Buhari'de şu ziyade vardır:
"Sonra onun için bereket duasında bulundu ve bana geri verdi. "Bu çocuk, Ebu Musa'nın en büyük oğluydu.[1]
Enes b. Malik diyor ki:
"Ebu Talha'nın bir oğlu hastalanmıştı. Ebu Talha dışarı çıktı ve arkasından çocuk vefat etti. Sonra geri dönünce "Çocuk nasıl oldu?" diye sordu. Ümmü Süleym "önceki halinden daha sakin" diye cevap verdi. Sonra akşam yemeğini getirdi ve Ebu Talha yemeğini yedi. Sonra hanımıyla yatağa girdi. Bu işleri bitirdikten sonra hanımı "Çocuğu defnedin" dedi. Sabah olunca Ebu Talha Rasûl-u Ekrem'e gelerek durumu ona anlattı. Rasûl-u Ekrem:
“Bu gece cinsi münasebette bulundunuz mu? diye sorunca Ebu Talha:
“Evet, dedi. Rasûl-u Ekrem:
“Allah'ım, onlara mübarek kıl! buyurdu:
(Enes b. Malik diyor ki:) Daha sonra Ümmü Süleym bir oğlan çocuğu doğurdu. Ebu Talha, bana:
“Çocuğu al ve Peygambere götür, dedi ve beraberinde birkaç tane de hurma gönderdi. Peygamber çocuğu alarak:
“Beraberinde bir şey var mı? diye sordu:
“Evet, biraz hurma var, dediler. Bunu üzerine Peygamber onları aldı, ağzında çiğnedi, sonra çıkarıp çocuğun ağzına koyarak damağına sürdü. Sonra da ona Abdullah ismini verdi. [2]

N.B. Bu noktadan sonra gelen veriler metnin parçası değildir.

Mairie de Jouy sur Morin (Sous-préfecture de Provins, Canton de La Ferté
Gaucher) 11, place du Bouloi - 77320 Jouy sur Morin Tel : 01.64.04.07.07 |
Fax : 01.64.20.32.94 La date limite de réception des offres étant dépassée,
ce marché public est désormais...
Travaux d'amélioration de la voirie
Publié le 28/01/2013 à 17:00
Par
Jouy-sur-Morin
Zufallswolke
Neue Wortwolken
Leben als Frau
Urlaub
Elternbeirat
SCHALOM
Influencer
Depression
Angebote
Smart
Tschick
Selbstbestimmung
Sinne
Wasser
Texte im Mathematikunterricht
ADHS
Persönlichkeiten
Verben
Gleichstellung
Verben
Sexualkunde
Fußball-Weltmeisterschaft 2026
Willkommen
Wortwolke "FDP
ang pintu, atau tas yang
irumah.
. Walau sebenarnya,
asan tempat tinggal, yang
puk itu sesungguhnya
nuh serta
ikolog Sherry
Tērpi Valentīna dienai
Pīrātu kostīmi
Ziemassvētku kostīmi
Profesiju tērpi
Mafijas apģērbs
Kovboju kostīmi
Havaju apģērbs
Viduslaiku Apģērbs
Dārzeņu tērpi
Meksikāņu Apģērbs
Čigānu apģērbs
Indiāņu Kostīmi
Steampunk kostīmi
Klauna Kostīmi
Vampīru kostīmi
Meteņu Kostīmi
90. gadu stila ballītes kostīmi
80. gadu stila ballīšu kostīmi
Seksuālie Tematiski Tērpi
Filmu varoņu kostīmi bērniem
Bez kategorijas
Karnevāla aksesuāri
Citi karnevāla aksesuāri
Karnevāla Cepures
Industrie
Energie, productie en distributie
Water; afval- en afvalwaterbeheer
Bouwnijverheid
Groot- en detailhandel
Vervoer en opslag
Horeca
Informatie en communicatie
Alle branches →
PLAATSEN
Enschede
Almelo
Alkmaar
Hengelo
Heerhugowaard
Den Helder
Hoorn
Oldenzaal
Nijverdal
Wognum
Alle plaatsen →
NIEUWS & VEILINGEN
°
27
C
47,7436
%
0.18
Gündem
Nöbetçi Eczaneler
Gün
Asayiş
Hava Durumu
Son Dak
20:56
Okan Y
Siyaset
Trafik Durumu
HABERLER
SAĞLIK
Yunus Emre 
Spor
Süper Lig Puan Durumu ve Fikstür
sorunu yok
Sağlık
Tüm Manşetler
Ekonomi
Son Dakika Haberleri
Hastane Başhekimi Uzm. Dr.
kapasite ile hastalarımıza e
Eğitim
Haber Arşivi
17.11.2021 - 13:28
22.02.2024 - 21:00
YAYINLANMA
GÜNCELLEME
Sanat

Ebu Usame, Hişam b. Urve'den o da Esma'dan rivayet ediyor: Esma, Mekke'de iken Abdullah b. Zübeyir'e hamile kalmış. Diyor ki:
"Doğumum yaklaşmıştı. Çıktım ve Medine'ye geldim. Küba'da konakladım ve onu orada doğurdum. Sonra Peygambere gelerek bebeği kucağına verdim. Bir hurma istedi, ağzında çiğnedi ve bebeğin ağzına tükürdü. Böylece karnına giren ilk şey, Rasulullah'ın tükürüğü olmuştu."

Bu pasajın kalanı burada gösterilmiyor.